No ha sido el único país latinoamericano con el que el Kremlin está tratando: En diciembre, el Gobierno argentino firmó un contrato con Rusia para inmunizar a 10 millones de ciudadanos, mientras que por las mismas fechas el Ejecutivo boliviano hizo lo propio, adquiriendo otras cinco millones de dosis. Más allá del cono sur americano, los promotores de Spútnik V cortejan con ahínco a Gobiernos de Europa del este y la región balcánica. La elección de ambos escenarios -el latinoamericano y el europeo oriental- no parece fruto de la casualidad, opinan los expertos. Se trata de dos regiones en las que Rusia compite en peso político con sus dos principales rivales, EEUU y la UE.

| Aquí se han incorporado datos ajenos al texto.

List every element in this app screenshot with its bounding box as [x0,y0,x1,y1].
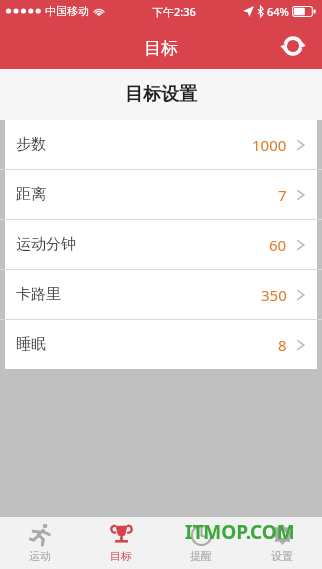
staticText: 卡路里 [16,285,61,304]
staticText: 8 [278,335,287,355]
staticText: 目标 [110,549,132,563]
staticText: 中国移动 [45,4,89,18]
button[interactable]: 提醒 [161,517,241,569]
staticText: 设置 [271,549,293,563]
button[interactable]: 运动分钟 [5,220,317,269]
staticText: 运动 [29,549,51,563]
staticText: 距离 [16,185,46,204]
staticText: 睡眠 [16,335,46,354]
staticText: 目标设置 [125,83,197,106]
button[interactable]: 卡路里 [5,270,317,319]
button[interactable]: 运动 [0,517,80,569]
button[interactable]: Sync [274,27,312,65]
staticText: 350 [261,285,287,305]
button[interactable]: 睡眠 [5,320,317,369]
button[interactable]: 目标 [81,517,161,569]
staticText: 60 [269,235,287,255]
staticText: 目标 [144,38,178,59]
staticText: ITMOP.COM [185,519,295,545]
staticText: 下午2:36 [152,4,196,19]
staticText: 7 [278,185,287,205]
button[interactable]: 步数 [5,120,317,169]
staticText: 64% [267,4,289,19]
staticText: 1000 [252,135,287,155]
button[interactable]: 距离 [5,170,317,219]
button[interactable]: 设置 [242,517,322,569]
staticText: 提醒 [190,549,212,563]
staticText: 步数 [16,135,46,154]
staticText: 运动分钟 [16,235,76,254]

"Es indisputable que la vacuna está siendo utilizada para obtener influencia geopolítica, aunque no es únicamente Rusia la que lo hace", asegura en un email desde Liubliana, capital de Eslovenia, Zijad Beczirovic, director del Instituto para Estudios de Medio Oriente y los Balcanes. Debido a la pandemia, "éste es un periodo de grandes cambios, incluso geopolíticos", constata Beczirovic.

Equilibrios de poder en América Latina

América Latina, región a la que las vacunas de los grandes laboratorios occidentales están llegando con retraso, se está convirtiendo en el principal mercado para el inyectable desarrollado por el Centro Gemaleya de Moscú. "Los futuros equilibrios de poder se juegan en Asia, África y Latinoamérica; esta última región cuenta con muchos estados miembros en la ONU y constituye el campo de expansión perfecto para el mundo multipolar que el Kremlin anhela", asegura Nicolás de Pedro, investigador del londinense Intitute for Statescraft y experto en Rusia.

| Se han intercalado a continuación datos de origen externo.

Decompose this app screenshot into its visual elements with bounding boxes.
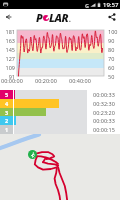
staticText: . [69, 16, 71, 24]
staticText: 00:20:00 [35, 77, 57, 84]
staticText: LAR [49, 10, 69, 25]
staticText: 00:40:00 [69, 77, 91, 84]
staticText: 00:00:33 [93, 117, 115, 124]
staticText: 50 [108, 73, 115, 80]
button[interactable]: 4 [0, 99, 120, 108]
button[interactable]: Share [104, 9, 120, 25]
staticText: 00:00:15 [93, 126, 115, 133]
button[interactable]: 5 [0, 90, 120, 99]
staticText: 145 [0, 46, 15, 53]
staticText: 3 [5, 109, 9, 116]
button[interactable]: Back [0, 9, 16, 25]
button[interactable]: 1 [0, 125, 120, 134]
staticText: 109 [0, 64, 15, 71]
staticText: G [85, 2, 89, 9]
staticText: 163 [0, 37, 15, 44]
staticText: 127 [0, 55, 15, 62]
staticText: 100 [108, 28, 118, 35]
button[interactable]: 3 [0, 108, 120, 117]
staticText: 00:23:20 [93, 109, 115, 116]
staticText: 5 [5, 91, 9, 98]
staticText: 00:32:30 [93, 100, 115, 107]
staticText: 00:00:33 [93, 91, 115, 98]
staticText: 80 [108, 46, 115, 53]
staticText: 181 [0, 28, 15, 35]
staticText: 4 [5, 100, 9, 107]
staticText: 00:00:00 [1, 77, 23, 84]
staticText: 70 [108, 55, 115, 62]
staticText: P [36, 10, 43, 25]
staticText: 19:57 [103, 1, 119, 9]
button[interactable]: 2 [0, 116, 120, 125]
staticText: 60 [108, 64, 115, 71]
staticText: 91 [0, 73, 15, 80]
staticText: 2 [5, 117, 9, 124]
staticText: 1 [5, 126, 9, 133]
staticText: 90 [108, 37, 115, 44]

Para Moscú "es una cuestión de prestigio", ya que Spútnik V pone a Rusia "al mismo nivel que los grandes jugadores internacionales" como la UE, EEUU o China, "pese a su inferior peso económico", continúa este académico. Además, a diferencia de las sustancias desarrolladas por los laboratorios occidentales, la vacuna rusa está estrechamente vinculada al Estado, con lo que en el futuro, esos ciudadanos latinoamericanos "identificarán a Rusia como el país que les salvó" del covid-19.

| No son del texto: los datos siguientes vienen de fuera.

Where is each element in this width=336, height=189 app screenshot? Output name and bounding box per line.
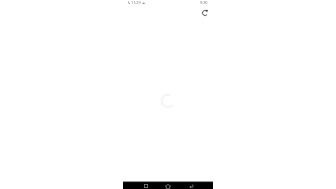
button[interactable]: Recent apps	[137, 181, 155, 189]
staticText: 11:29	[131, 0, 141, 5]
button[interactable]: Back	[182, 181, 200, 189]
button[interactable]: Refresh	[198, 7, 211, 19]
staticText: 9:30	[200, 0, 208, 5]
button[interactable]: Home	[159, 181, 177, 189]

En Europa del este, un estado de la UE -Hungría- ha adquirido ya la vacuna rusa, "alegando urgencia" para proteger a su población frente ante la lentitud de la burocracia europea, señala Joanna Hosa, vicedirectora del programa Europa Amplia en el Consejo Europeo de Relaciones Exteriores. La actitud del Gobierno de Budapest de asumir un tratamiento no aprobado por el organismo europeo regulador, como mínimo, violenta la voluntad de Bruselas de actuar de forma conjunta "y evitar los acuerdos bilaterales", indica esta experta. Y aunque considera que la principal motivación que mueve a Rusia en el caso húngaro "es vender su vacuna al mayor número de países posible para incrementar su poder blando", también es de la creencia que Moscú da la bienvenida a todo movimiento "que implique debilitar a la UE".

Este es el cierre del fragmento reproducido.